Беломор, безысходно вздохнув, выставил на стол пиво. И пока мой друг уничтожал махорку, запивая её доброй порцией «Жигулёвского», мы с нашим гостем резались в очко, покер и крестики нолики. Вдруг из-за пелены махорочного дыма прозвучал туманный голос моего друга:
– Есть! – сказал он. – Картина ясна!
Мы с мистером Беломором перебрались на тахту Викторианского покроя поближе к моему другу и приготовились слушать.
– Картина более-менее ясна, – начал Шолом Хармс. – Ваша жена, мистер Беломор, также как и вы, предано любила своего хозяина и предано ухаживала за ним. Вас обоих она по утрам постоянно кормила овсянкой, о чём свидетельствует ваша заляпанная манишка, мистер Беломор.
– Овсянкой, сэр, овсянкой, – подтвердил посетитель.
– Но вам давно уже осточертела овсянка, о чём свидетельствует прыщик на кончике вашего носа. И вы с сэром Никитой решили избавиться от овсянки даже ценой жизни бедной женщины.

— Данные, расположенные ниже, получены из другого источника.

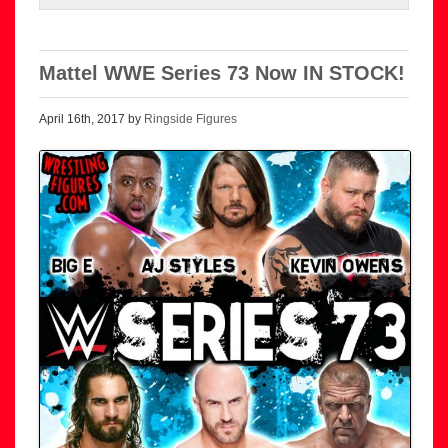
Mattel WWE Series 73 Now IN STOCK!
April 16th, 2017 by
Ringside Figures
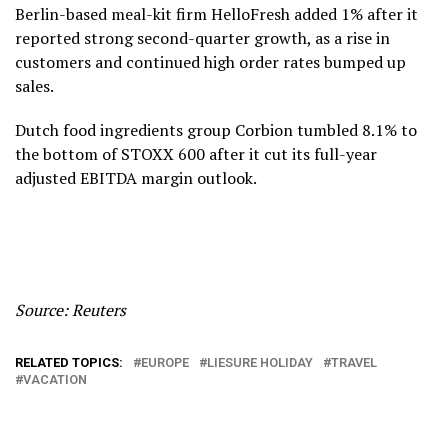
Berlin-based meal-kit firm HelloFresh added 1% after it
reported strong second-quarter growth, as a rise in
customers and continued high order rates bumped up
sales.
Dutch food ingredients group Corbion tumbled 8.1% to
the bottom of STOXX 600 after it cut its full-year
adjusted EBITDA margin outlook.
Source: Reuters
RELATED TOPICS:
EUROPE
LIESURE HOLIDAY
TRAVEL
VACATION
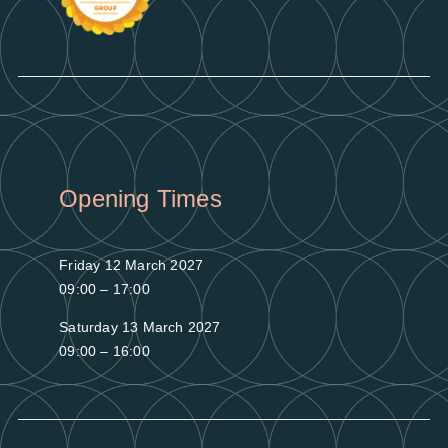
Opening Times
Friday 12 March 2027
09:00 – 17:00
Saturday 13 March 2027
09:00 – 16:00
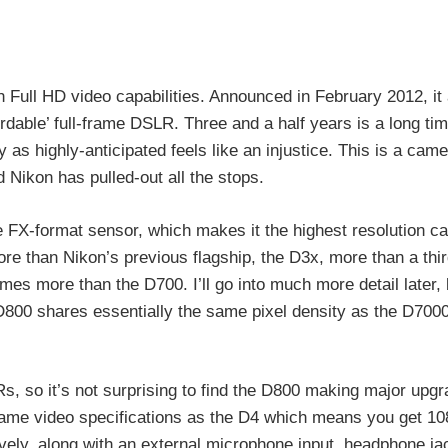
Full HD video capabilities. Announced in February 2012, it 
ordable’ full-frame DSLR. Three and a half years is a long tim
 as highly-anticipated feels like an injustice. This is a cam
 Nikon has pulled-out all the stops.
 FX-format sensor, which makes it the highest resolution c
re than Nikon’s previous flagship, the D3x, more than a thir
es more than the D700. I’ll go into much more detail later,
 D800 shares essentially the same pixel density as the D700
, so it’s not surprising to find the D800 making major upgra
same video specifications as the D4 which means you get 1
ely, along with an external microphone input, headphone ja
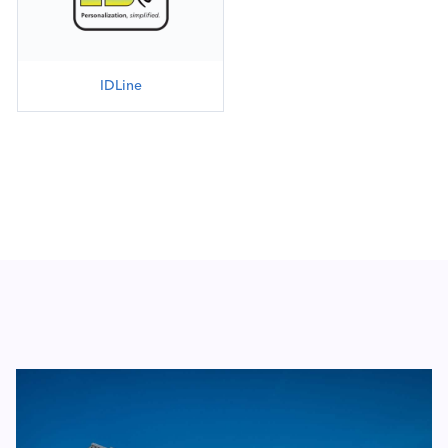
IDLine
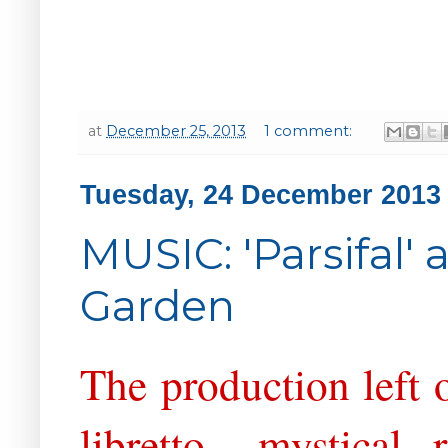
at
December 25, 2013
1 comment:
Tuesday, 24 December 2013
MUSIC: 'Parsifal'
Garden
The production left 
libretto - mystical,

– И они убили её! – вскричал я.
– Нет, дорогой Ватманс, всё было совсем не так, – с привычным сарказмом улыбнулся Шолом Хармс. – Они не убивали бедную женщину. Скорее всего, это она была убита ими. А потом, чтобы скрыть следы преступления, они сварили бедняжку в кастрюле с овсянкой. Получилась великолепная овсянка по-флотски, которой они накормили любимую собаку сэра Никиты. Разве могли убийцы предполагать, что собака, отведав человечьего мяса, станет людоедкой и набросится на самого хозяина? Мистеру Беломору чудом удалось избежать клыков бедного животного, о чём свидетельствуют порванные штаны и фрак нашего посетителя.
– Да, да! Вы правы! Все было именно так! – сознался преступный Беломор. Но умоляю, спасите меня от собаки!
И тут в глубине Бейкер-Юден-Стрипс раздался жуткий утробный вой, наводящий тот самый леденящий ужас.
– Боюсь, что с собакой выйдет неувязочка, – мрачно констатировал Хармс. – Она никогда не простит вам того, что вы её сделали людоедкой.
– Я на всё согласен! – вскричал Беломор. – Я буду всю оставшуюся жизнь питаться одной овсянкой и курить только Моршанскую махорку!
– Что ж, – заметил Шолом Хармс, – я вижу, вы уже довольно наказаны за своё легкомыслие. Пойду, постараюсь договориться с собакой.
С этими словами мой друг вышел из дома и вскоре косые безответственные струи дождя скрыли его в наползающем тумане.
Конец этой истории неизвестен никому, так как по возвращении мой друг отправил мистера Беломора на вечное поселение в Гринписовской Трясине, обещая, однако, всякое заступничество и поддержку в борьбе с собакой.
Но я не раз ещё слышал, что глубины Гринписовской Трясины потрясает жуткий леденящий душу вой бедного животного, которое страдает от недоедания и от тоски по человеческому обществу.